TrailBound . . . Good Morning. From what I have heard, you can light a cigarrett (not advising that you smoke it) inside the loft and watch the plume of smoke. It should "ventilate" from the bottom to the top ventilating ports.

Abisai


----------



## Skyeking

trailbound said:


> OK, I am in the midst of a small scare, and tomarrow one of my birds is being euthanized and sent to a pathology lab in I believe WA State. I have felt for a while something was not right with a few of my birds, and after talking with my vet yesterday, that is the course of action she thinks is best. Ornithosis is what I am pretty convinced is what is going on, but we will see when the results come in. Anyway, I am hoping to get some real advice on what is necessary for proper loft ventiltion without drafts. My YB loft has an opening (approx 25"x15")for the birds to move freely from the loft to the aviary, and then another opening (same size) on the same wall where they trap in after being out to fly. Sufficient or not at all? My old bird loft and breeding loft has just one opening, allowing access to the outside aviary, as when I open the other window to allow access to the aviary at the other end, there is too much of a draft, so I ended up keeping that one closed, and allowing only one open. My OB loft feels damp when it is humid or raining outside, and I know this can not be good for the birds. So, my question is exactly what is the best way to ventilate and at the same time prevent drafts? Is it best to ventilate high on a wall, or low? The ceiling? I have searched all my books and such, and good ventilation is stressed heavily, but none of them really get into detail what is required. Anybody?
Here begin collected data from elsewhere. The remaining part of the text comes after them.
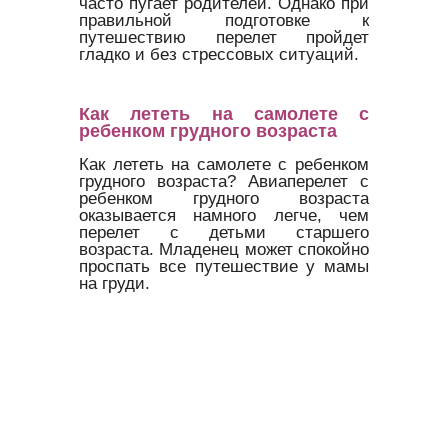
часто пугает родителей. Однако при
правильной подготовке к
путешествию перелет пройдет
гладко и без стрессовых ситуаций.
Как лететь на самолете с
ребенком грудного возраста
Как лететь на самолете с ребенком
грудного возраста? Авиаперелет с
ребенком грудного возраста
оказывается намного легче, чем
перелет с детьми старшего
возраста. Младенец может спокойно
проспать все путешествие у мамы
на груди.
You should have ventialtion all around every wall of your loft, under the eaves, just below the roof. This will give them adequate ventilation. Be sure to enclose with hardware cloth.
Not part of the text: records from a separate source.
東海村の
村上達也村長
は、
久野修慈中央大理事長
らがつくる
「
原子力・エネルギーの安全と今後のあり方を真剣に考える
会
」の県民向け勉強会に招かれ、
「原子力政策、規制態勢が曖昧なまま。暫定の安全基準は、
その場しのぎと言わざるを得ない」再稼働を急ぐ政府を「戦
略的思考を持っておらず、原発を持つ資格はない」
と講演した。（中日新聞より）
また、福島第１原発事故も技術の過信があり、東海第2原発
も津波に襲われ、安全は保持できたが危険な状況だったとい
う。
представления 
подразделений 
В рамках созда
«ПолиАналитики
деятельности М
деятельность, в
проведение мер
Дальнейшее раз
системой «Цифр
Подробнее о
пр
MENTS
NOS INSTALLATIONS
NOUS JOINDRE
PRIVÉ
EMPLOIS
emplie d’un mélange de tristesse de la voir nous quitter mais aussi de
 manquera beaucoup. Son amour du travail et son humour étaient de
They also should have aaccess to an open aviary where they can sun and take baths.


----------



## roxtar

I've also read that EXHAUST (pulling old air out and fresh air in) ventilation is better than having a fan just blowing around inside the loft. 
I think that this could be easily accomplished with a couple of bathroom exhaust fans purchased at a hardware store and placed under the eaves of the loft, these fans are rated for wet locations usually so humidity from rain shouldn't be an issue. It may be time consuming, and you may have to do some modifications to your loft but I think it would be well worth it.


----------



## warriec

how has this been effecting your birds, are there any signs


----------



## learning

I don't know if this will help or not but I will tell you what I am doing in my new loft in the way of ventilation. Now, keep in mind that my loft is about 800 square feet so it is a bit larger than most  but the priciple should be the same. I am in Georgia so my concern was with the intense heat and humidity that we get down here. My loft sits on a platform that averages about 5 feet off the ground because it sits on the side of a hill. The temperature on the platform averages about 15 degrees hotter than under the platform. I wanted to take advantage of this fact.
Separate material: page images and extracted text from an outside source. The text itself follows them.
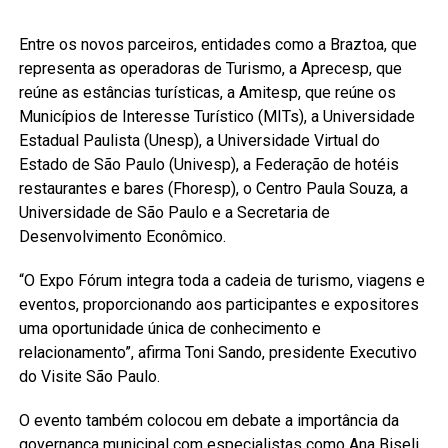
Entre os novos parceiros, entidades como a Braztoa, que
representa as operadoras de Turismo, a Aprecesp, que
reúne as estâncias turísticas, a Amitesp, que reúne os
Municípios de Interesse Turístico (MITs), a Universidade
Estadual Paulista (Unesp), a Universidade Virtual do
Estado de São Paulo (Univesp), a Federação de hotéis
restaurantes e bares (Fhoresp), o Centro Paula Souza, a
Universidade de São Paulo e a Secretaria de
Desenvolvimento Econômico.
“O Expo Fórum integra toda a cadeia de turismo, viagens e
eventos, proporcionando aos participantes e expositores
uma oportunidade única de conhecimento e
relacionamento”, afirma Toni Sando, presidente Executivo
do Visite São Paulo.
O evento também colocou em debate a importância da
governança municipal com especialistas como Ana Biseli,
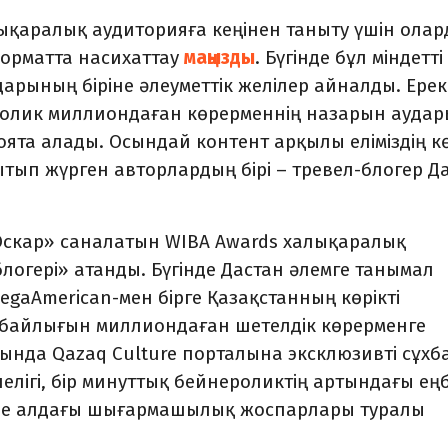
лықаралық аудиторияға кеңінен таныту үшін ола
форматта насихаттау
маңызды
. Бүгінде бұл міндетті
арының біріне әлеуметтік желілер айналды. Ере
неролик миллиондаған көрерменнің назарын аудар
та алады. Осындай контент арқылы еліміздің кө
тып жүрген авторлардың бірі – тревел-блогер Д
«Оскар» саналатын WIBA Awards халықаралық
логері» атанды. Бүгінде Дастан әлемге танымал
egaAmerican-мен бірге Қазақстанның көрікті
ғи байлығын миллиондаған шетелдік көрерменге
ысында Qazaq Culture порталына эксклюзивті сұхб
елігі, бір минуттық бейнероликтің артындағы еңб
және алдағы шығармашылық жоспарлары туралы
I will have 8 seperate 1' X 4' cutouts in the floor that will be covered with extruded steele grating. I will be able to cover these in the winter if needed. This will allow the cooler air under the loft to ventilate from the bottom. Around the roof, under the eves all the way around is open for ventilation and covered with 1/4 inch hardware cloth. I also wanted to be able to turn the air over quickly when I wanted to to avoid dust and stale air so I will have three attic exhaust fans installed up high on the back walls that will turn over all the air in the loft in about 5 minutes.

We will see how effective it is once I get birds in here in about a month or two. If you want to see pictures of how it is going you can check out the "Loft Advice" thread on this site.

I know that some might say this is overkill but I just don't want to have to fool with all of the problems associated with poor vintilation.

Dan


----------



## Greek Boy

Dear Learning, 
Your ideas sound good but, I'm just wondering. Would'nt the air travel the path of least resistance? The exaust fans would pull air in from under all the eaves which is closer instead from down below by the cutouts. I think the air down below is really what you want most of, cool and loaded with oxygen. Just suggesting you test your theory.
Greek Boy


----------



## Jay3

Greek Boy said:


> Dear Learning,
> Your ideas sound good but, I'm just wondering. Would'nt the air travel the path of least resistance? The exaust fans would pull air in from under all the eaves which is closer instead from down below by the cutouts. I think the air down below is really what you want most of, cool and loaded with oxygen. Just suggesting you test your theory.
> Greek Boy


Then would it work better if he were to put an exhaust fan down lower, like maybe halfway up the wall? Where would you put the exhaust? Just wondering.


----------



## Greek Boy

Jay3, 

The only way to find out is to test it.Leave the exhaust fans where they are. Even though it would pull air in through the eaves the floor space is more open and hances are the air will pull in both ways. Or set up a thermostat on or near the ceiling to turn on the fans only when it's really hot During the dead of winter you probably won't need the fans. You just might have the best of two worlds. You can test with a lit cigarette and watch the smoke from the floor up. Or you can lite a candle and watch where it flickers the most when you go to each opening, in and out. Even as the fans pull in cooler air through the eaves it still should drop somewhat. Cooler air is heavier than warm. It should be fine.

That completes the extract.